Swimming Upstream

 

 

For many years now critics have warned state legislators about the fiscal crisis that awaits those who keep insisting on a “get tough” approach to crime.  With rare exceptions, state legislators have ignored these warnings.  As usual legislators have been more concerned about getting elected and then getting re-elected by trying not to sound “soft” on crime.  So they continue along the same road, leading nowhere, spending money needed for other things (the proposed budget for the Nevada prison system is close to $2 billion).

 

As readers of this column know, I have been one of those critics.  I have consistently berated politicians – not just in Nevada but in general – for their nearsightedness and ignorance.  The most recent was the failure to inform citizens about the need to reform some of our drug laws, specifically those pertaining to marijuana.  Question 7 went down to defeat last November thanks largely to an uninformed public reacting to scare tactics of doom and gloom if pot was treated like alcohol.   

 

I don’t know what our state legislators read when it comes to issues related to crime and justice.  Do they even sample some of the vast literature on crime and criminal justice, readily available on the Internet?  A check of the Bureau of Justice Statistics web site (http://www.ojp.usdoj.gov/bjs/) would be educational, as would a check of the web site for the National Institute of Corrections (http://nicic.org/) or Office of Juvenile Justice and Delinquency Prevention (http://ojjdp.ncjrs.org/).
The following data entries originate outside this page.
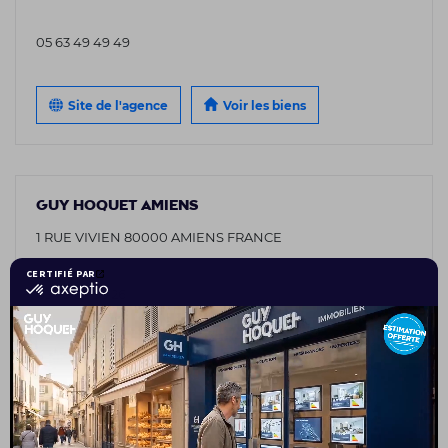
05 63 49 49 49
Site de l'agence
Voir les biens
GUY HOQUET AMIENS
1 RUE VIVIEN 80000 AMIENS FRANCE
03 75 08 95 26
Site de l'agence
Voir les biens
Each of these web sites offer excellent resources and come with plenty of recommendations, based upon the latest research on “what works.” There are also plenty of non-governmental web sites that offer plenty of options for legislators to consider, such as: Center on Juvenile and Criminal Justice (www.cjcj.org), Justice Policy Institute (http://www.justicepolicy.org/), Sentencing Project (http://www.sentencingproject.org/) and Vera Institute (http://www.vera.org/), plus many devoted specifically to the drug war; one of my favorites is one called “drug facts” (http://www.drugwarfacts.org/).   

 

There are plenty of scholars that conduct research on these issues and most of their publications are readily available (some on the above web sites).  There are more than 3,000 criminal justice and criminology programs at colleges and universities all over the country that have on their faculty very capable scholars.  We have them here at UNLV, including some new people in my own department!

 

By this time the reader may be asking something like: “Ok, wise guy, you seem to have all the answers!  What do you recommend the Nevada legislature do about the current crisis within our prison system?”  Ok, I will provide an answer. Before I do this, however, I must issue a warning.  In a column like this one, where there is a word limit, neither I nor anyone else can provide a concise answer to such a complex issue.  There is no simple panacea, no “magic bullet” than can instantly solve problems such as this.  I will try, however.

 

I often use a parable when I write about this and so here it is.

 

Imagine a large river with a high waterfall.  At the bottom of this waterfall hundreds of people are working frantically trying to save those who have fallen into the river and have fallen down the waterfall, many of them drowning.  As the people along the shore are trying to rescue as many as possible one individual looks up and sees a seemingly never-ending stream of people falling down the waterfall and he begins to run upstream.  One of his fellow rescuers hollers “Where are you going?  There are so many people that need help here.”  To which the man replied, “I’m going upstream to find out why so many people are falling into the river.” 

 

The people falling into the stream can be viewed as both victims and offenders.  At the bottom of the stream is the criminal justice system, responding to crimes that have already occurred.  This represents our standard “reactive” strategy to crime.

 

Upstream you find the underlying causes of crime – the reasons why we have so much crime in the first place. 

 

The simple answer – the “magic bullet” so to speak – is that we need to go upstream.  And going upstream includes not just searching for underlying original causes but reasons why we have such a high recidivism rate, since a good proportion of those heading to prison have been there before.